The epithelial Na(+) channel (ENaC) is a critical component of the pathway maintaining salt and water balance. The channel is regulated by members of the Nedd4 family of ubiquitin-protein ligases, which bind to channel subunits and catalyze channel internalization and degradation. ENaC mutations that abolish this interaction cause Liddle's syndrome, a genetic form of hypertension. Here, we test the hypothesis that WW domain-containing protein 2 (WWP2), a member of the Nedd4 family of ubiquitin-protein ligases, is a candidate to regulate ENaC. Consistent with this hypothesis, we found that WWP2 is expressed in epithelial tissues that express ENaC, as well as in a wide variety of other tissues. WWP2 contains four WW domains, three of which bound differentially to ENaC subunits.
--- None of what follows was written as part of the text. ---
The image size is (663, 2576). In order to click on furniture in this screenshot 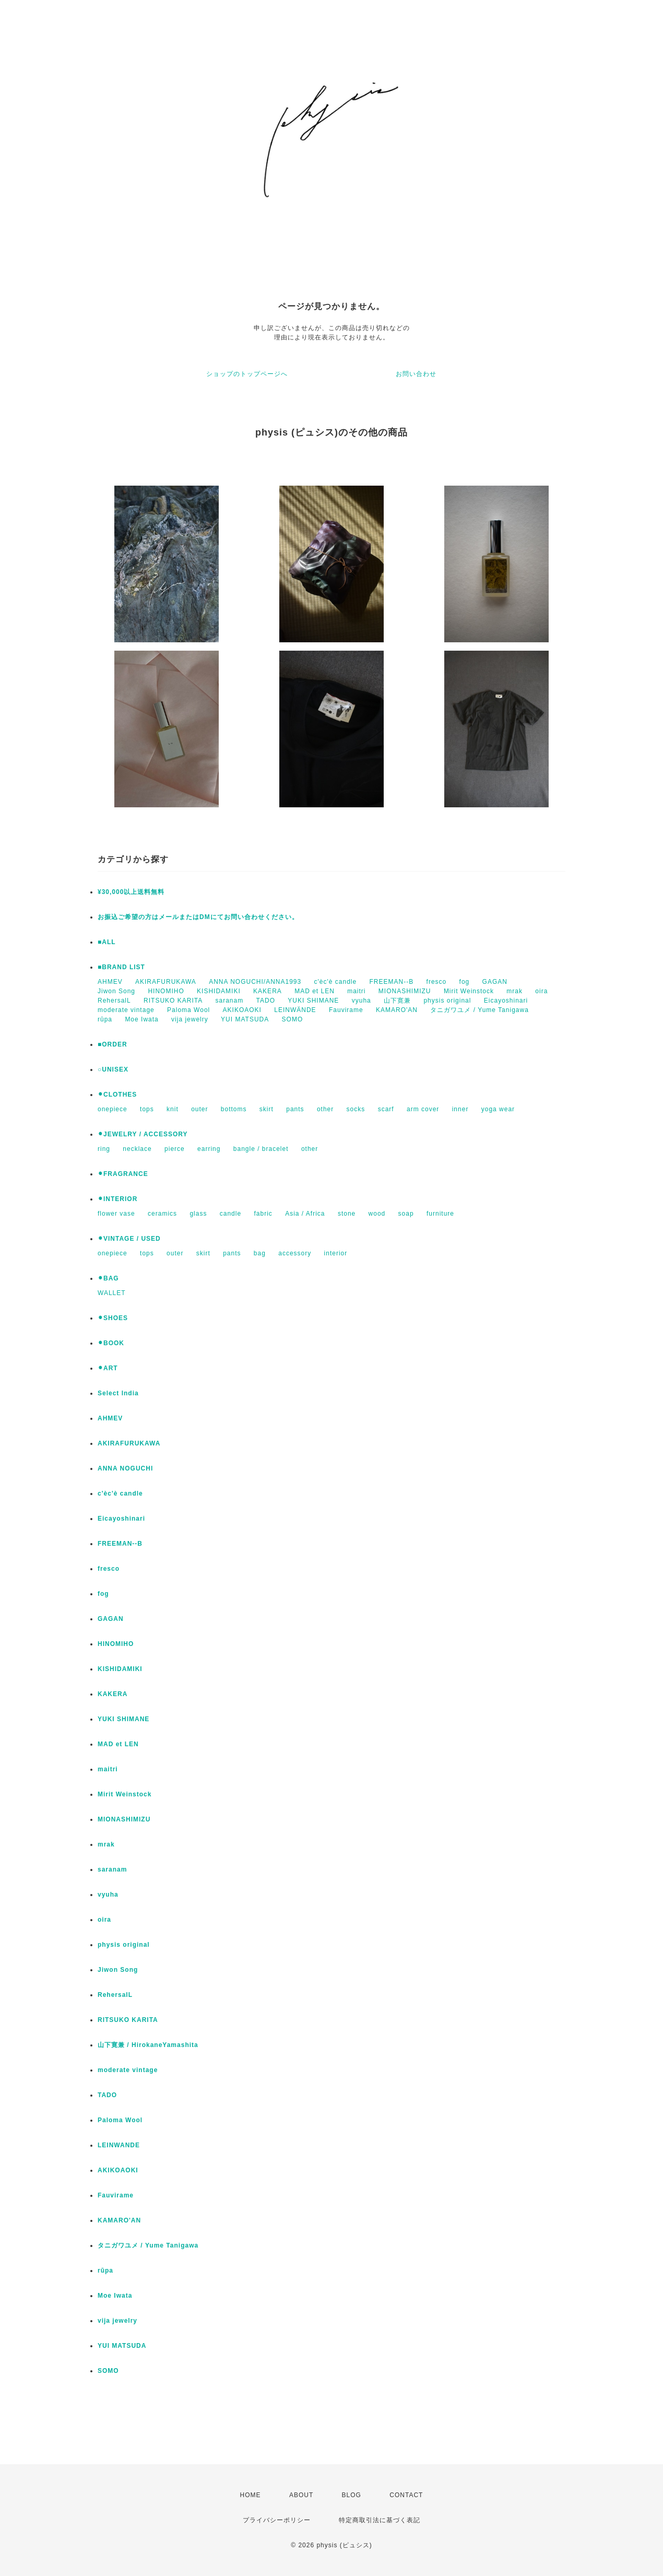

In contrast, all four human Nedd4-2 WW domains bound to ENaC. WWP2 inhibited ENaC when coexpressed in epithelia, requiring a direct interaction between the proteins; mutation of the ENaC PY motifs abolished inhibition. Thus expression, binding, and functional data all suggest that WWP2 is a candidate to regulate ENaC-mediated Na(+) transport in epithelia.